Education

Award-winning author to lecture about Blind Tom

An award-winning author will be in town Tuesday to give a free lecture about the local slave who became an internationally known entertainer.

Jeffery Renard Allen's presentation, "Rediscovering Blind Tom: Georgia's Forgotten Musical Genius," is scheduled to start at 6:30 p.m. in the Columbus Public Library, 3000 Macon Road.

The event is part of the Rothschild Speaker Series, based out of the Columbus Museum, where an archive of artifacts related to Thomas "Blind Tom" Wiggins is in the exhibition "Once Collected, Always Cherished: Highlights from the George Greene and J. Kyle Spencer Collections," on display through Jan. 10.

Wiggins was born blind on a Columbus area plantation in the 1840s. He had what a modern diagnosis would call autism, but he also was considered a savant. He became a prodigy pianist and by age 6 was performing for sellout crowds, according to Deirdre O'Connell's 2009 biography, "The Ballad of Blind Tom." He took on the stage name Blind Tom, composed more than 1,000 pieces of original music and was the first African American to perform in the White House when he played for President James Buchanan in 1860.

During his lecture, Allen will explore topics from his novel "Song of the Shank," which features the historical figure Blind Tom.
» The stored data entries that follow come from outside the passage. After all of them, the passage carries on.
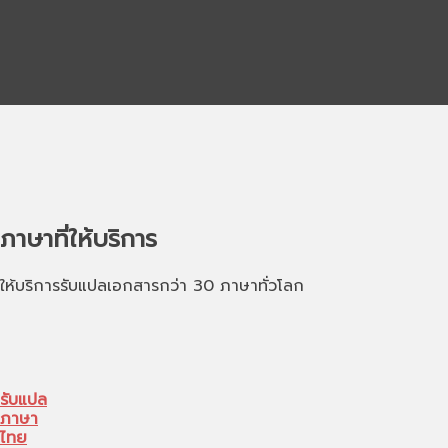
ภาษาที่ให้บริการ
ให้บริการรับแปลเอกสารกว่า 30 ภาษาทั่วโลก
รับแปล
ภาษา
ไทย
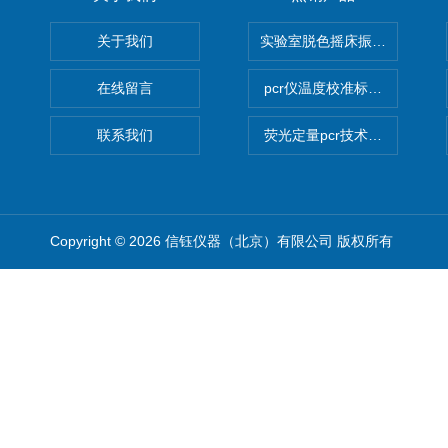
关于我们
实验室脱色摇床振荡器
在线留言
pcr仪温度校准标定设备
联系我们
荧光定量pcr技术定制化服务
Copyright © 2026 信钰仪器（北京）有限公司 版权所有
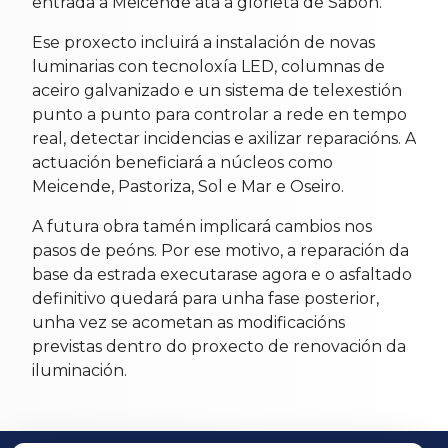
entrada a Meicende ata a glorieta de Sabón.
Ese proxecto incluirá a instalación de novas
luminarias con tecnoloxía LED, columnas de
aceiro galvanizado e un sistema de telexestión
punto a punto para controlar a rede en tempo
real, detectar incidencias e axilizar reparacións. A
actuación beneficiará a núcleos como
Meicende, Pastoriza, Sol e Mar e Oseiro.
A futura obra tamén implicará cambios nos
pasos de peóns. Por ese motivo, a reparación da
base da estrada executarase agora e o asfaltado
definitivo quedará para unha fase posterior,
unha vez se acometan as modificacións
previstas dentro do proxecto de renovación da
iluminación.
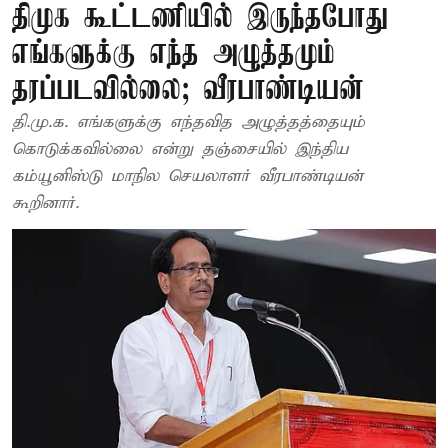
திமுக கூட்டணியில் இருந்தபோது
எங்களுக்கு எந்த அழுத்தமும்
தரப்படவில்லை; வீரபாண்டியன்
தி.மு.க. எங்களுக்கு எந்தவித அழுத்தத்தையும்
கொடுக்கவில்லை என்று தஞ்சையில் இந்திய
கம்யூனிஸ்டு மாநில செயலாளர் வீரபாண்டியன்
கூறினார்.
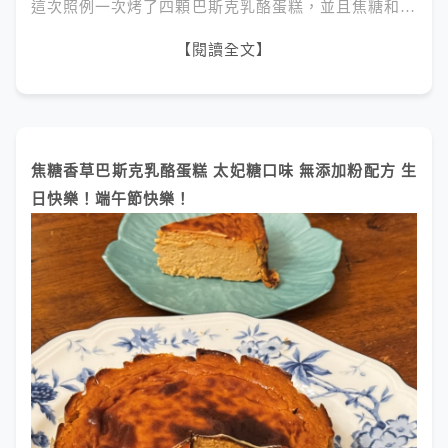
這次照例一次烤了四顆巴斯克乳酪蛋糕，並且焦糖和…
【閱讀全文】
焦糖香草巴斯克乳酪蛋糕 太妃糖口味 無添加粉配方 生
日快樂！端午節快樂！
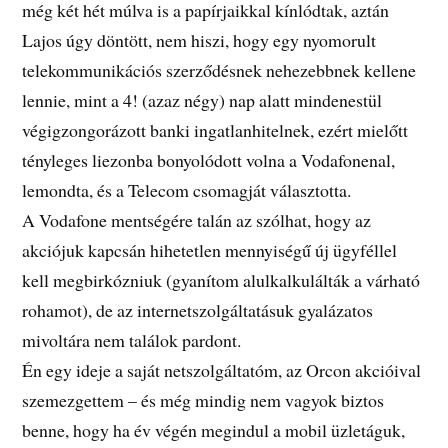
még két hét múlva is a papírjaikkal kínlódtak, aztán
Lajos úgy döntött, nem hiszi, hogy egy nyomorult
telekommunikációs szerződésnek nehezebbnek kellene
lennie, mint a 4! (azaz négy) nap alatt mindenestül
végigzongorázott banki ingatlanhitelnek, ezért mielőtt
tényleges liezonba bonyolódott volna a Vodafonenal,
lemondta, és a Telecom csomagját választotta.
A Vodafone mentségére talán az szólhat, hogy az
akciójuk kapcsán hihetetlen mennyiségű új ügyféllel
kell megbirkózniuk (gyanítom alulkalkulálták a várható
rohamot), de az internetszolgáltatásuk gyalázatos
mivoltára nem találok pardont.
Én egy ideje a saját netszolgáltatóm, az Orcon akcióival
szemezgettem – és még mindig nem vagyok biztos
benne, hogy ha év végén megindul a mobil üzletáguk,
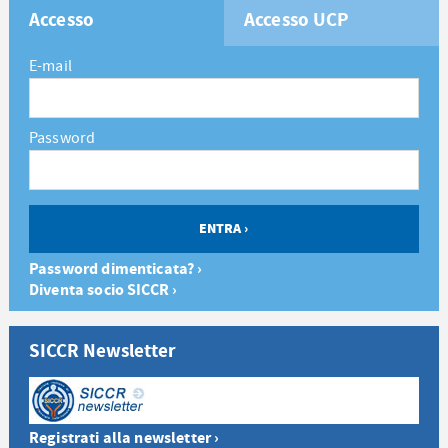
Accesso
Accesso UCP
E-mail
Password
Password dimenticata? ›
Diventa socio SICCR ›
SICCR Newsletter
Registrati alla newsletter ›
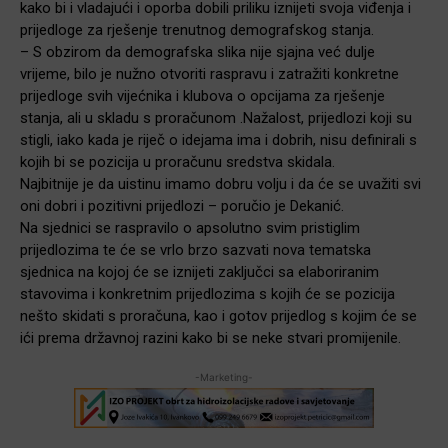
kako bi i vladajući i oporba dobili priliku iznijeti svoja viđenja i
prijedloge za rješenje trenutnog demografskog stanja.
– S obzirom da demografska slika nije sjajna već dulje
vrijeme, bilo je nužno otvoriti raspravu i zatražiti konkretne
prijedloge svih vijećnika i klubova o opcijama za rješenje
stanja, ali u skladu s proračunom .Nažalost, prijedlozi koji su
stigli, iako kada je riječ o idejama ima i dobrih, nisu definirali s
kojih bi se pozicija u proračunu sredstva skidala.
Najbitnije je da uistinu imamo dobru volju i da će se uvažiti svi
oni dobri i pozitivni prijedlozi – poručio je Dekanić.
Na sjednici se raspravilo o apsolutno svim pristiglim
prijedlozima te će se vrlo brzo sazvati nova tematska
sjednica na kojoj će se iznijeti zaključci sa elaboriranim
stavovima i konkretnim prijedlozima s kojih će se pozicija
nešto skidati s proračuna, kao i gotov prijedlog s kojim će se
ići prema državnoj razini kako bi se neke stvari promijenile.
-Marketing-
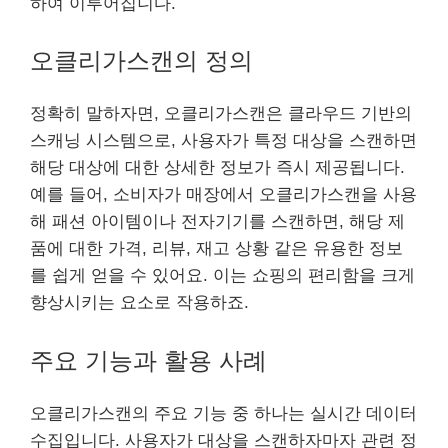
하여 이루어집니다.
오클리가스캔의 정의
정확히 말하자면, 오클리가스캔은 클라우드 기반의
스캐닝 시스템으로, 사용자가 특정 대상을 스캔하면
해당 대상에 대한 상세한 정보가 즉시 제공됩니다.
예를 들어, 소비자가 매장에서 오클리가스캔을 사용
해 패션 아이템이나 전자기기를 스캔하면, 해당 제
품에 대한 가격, 리뷰, 재고 상황 같은 유용한 정보
를 쉽게 얻을 수 있어요. 이는 쇼핑의 편리함을 크게
향상시키는 요소로 작용하죠.
주요 기능과 활용 사례
오클리가스캔의 주요 기능 중 하나는 실시간 데이터
수집입니다. 사용자가 대상을 스캔하자마자 관련 정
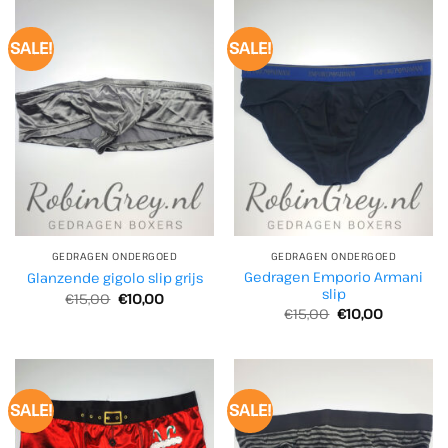
SALE!
SALE!
GEDRAGEN ONDERGOED
GEDRAGEN ONDERGOED
Gedragen Emporio Armani
Glanzende gigolo slip grijs
slip
Oorspronkelijke
Huidige
€
15,00
€
10,00
prijs
prijs
Oorspronkelijke
Huidige
€
15,00
€
10,00
was:
is:
prijs
prijs
€15,00.
€10,00.
was:
is:
€15,00.
€10,00.
SALE!
SALE!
According to the museum's news release, the novel ranges from Blind Tom's boyhood to the heights of his career "as Allen blends history and fantastical invention."

Allen is a faculty member in the creative writing program at The New School in New York. "Song of the Shank" (Graywolf Press, 2014) is a New York Times Notable Book of the Year. He was awarded a 2015 Guggenheim Fellowship.

Allen's other novel, "Rails Under My Back" (Farrar, Straus and Giroux, 2000), won the Chicago Tribune's Heartland Prize for Fiction. His story collection, "Holding Pattern" (Graywolf Press, 2008), won the Ernest J. Gaines Award for Literary Excellence. He also has written two collections of poetry, "Stellar Places" (Moyer Bell, 2007) and "Harbors and Spirits" (Moyer Bell, 1999).